Additionally, the expansion to 4,096 partitions, along with the ability to add a partition at the end of a partition and rotate partitions from the beginning to the end of the partition, will help VLDBs tremendously. This flexibility, along with the new DPSI index structures, offers users the ability to run applications or maintenance against multiple partitions in parallel, which will dramatically reduce overall elapsed time.
The expansion of the memory on the z/OS platform offers a unique opportunity for VLDBs. DB2 Version 8 expansion of all its memory-related components such as buffer pools, local agent for parse trees, the RID Pool, the Sort Pool, along with better handling for compression dictionaries and the EDM Pool, allow more application processing. Expanding the memory capabilities of these components provides more flexibility to focus memory resources on VLDB issues such as buffering more data, and handling more concurrent users and more applications.
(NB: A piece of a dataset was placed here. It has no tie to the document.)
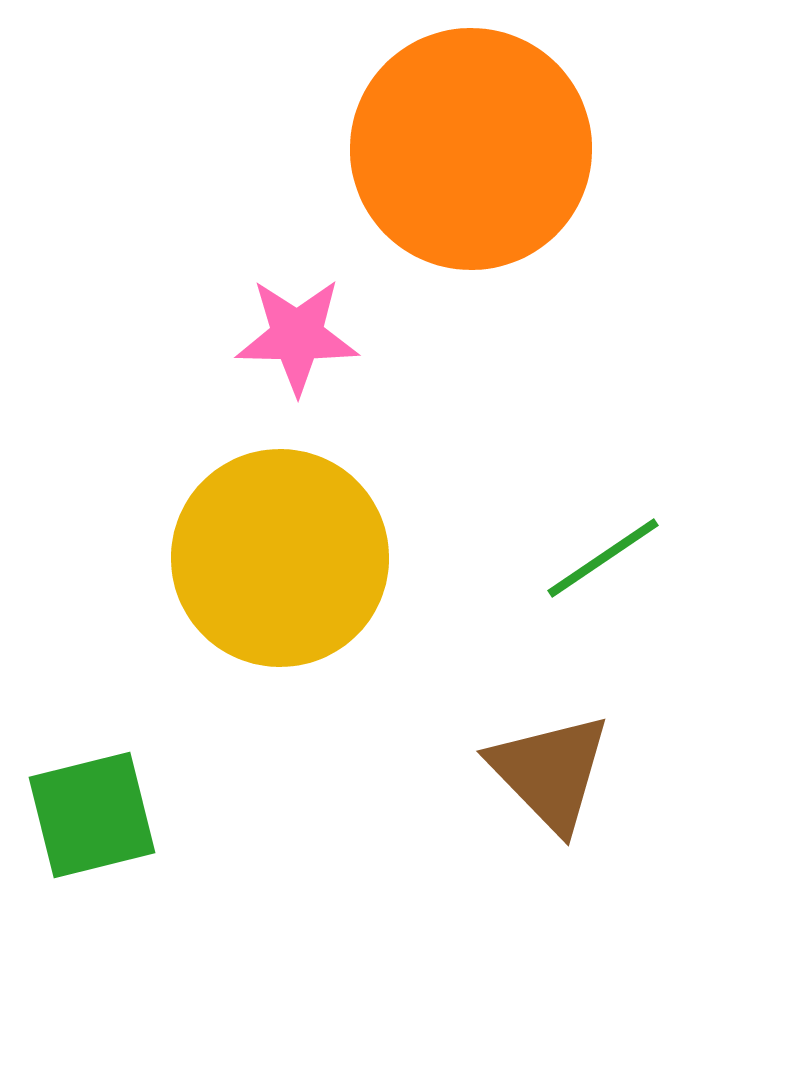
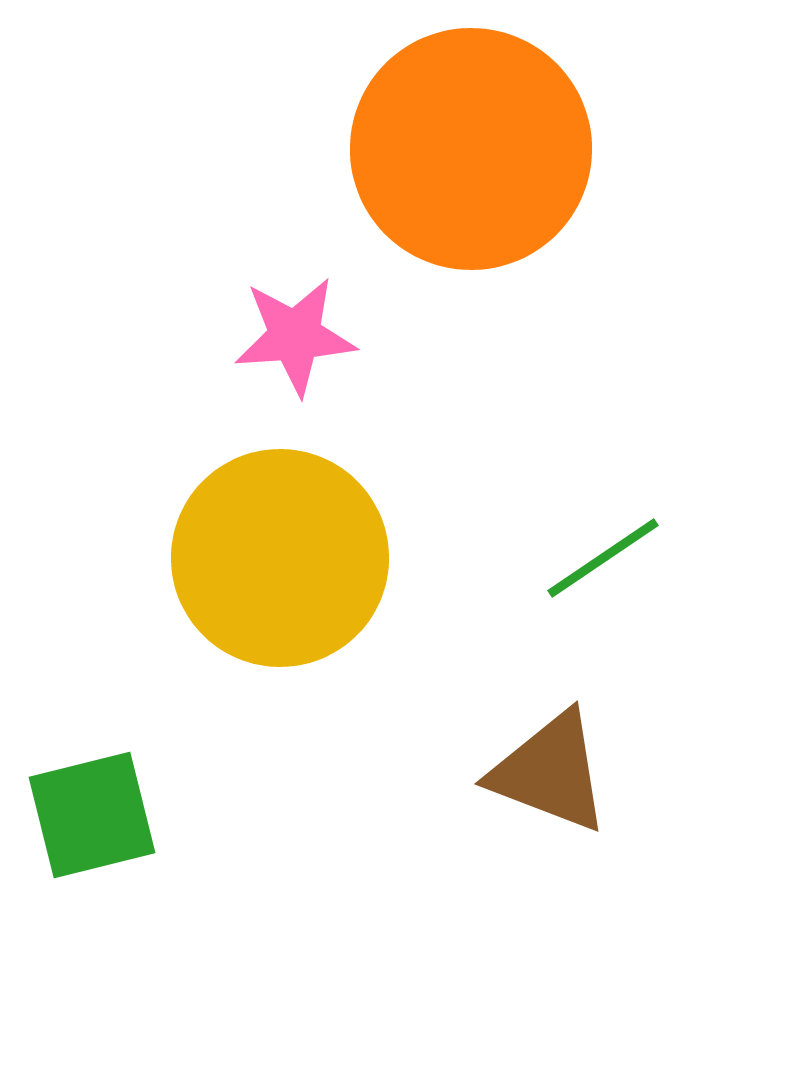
pink star: moved 2 px left; rotated 5 degrees counterclockwise
brown triangle: rotated 25 degrees counterclockwise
As CPUs become faster and disk space becomes less expensive, efficient memory usage is the best way to address the ever-increasing I/O requirements of VLDB workloads.
Version 8 also addresses the processing of VLDB workloads through the expansion of the active and archive logs available to a system. Many VLDB enterprises were processing so many transactions that logging and retaining the archive data was a major recovery consideration. DB2 Version 8 addresses these issues by expanding the number and size of the logs available to an active DB2 system. In Version 8, the active log can now hold up to 372GB of active data and the archive logs can hold up to 40TB of data. These enlarged capabilities greatly improve the recovery prospects for high-transaction VLDB systems. These log expansions, along with the integration and improvements of z/OS 1.5 DFSMS, provide even better handling for VLDB system checkpoints, backups, and recoveries through FlashCopy facilities. Through DFSMS FlashCopy facilities, DB2 Version 8 backups and recoveries are easier to set up and execute, while the new utility options of Backup System and Restore System speak for themselves.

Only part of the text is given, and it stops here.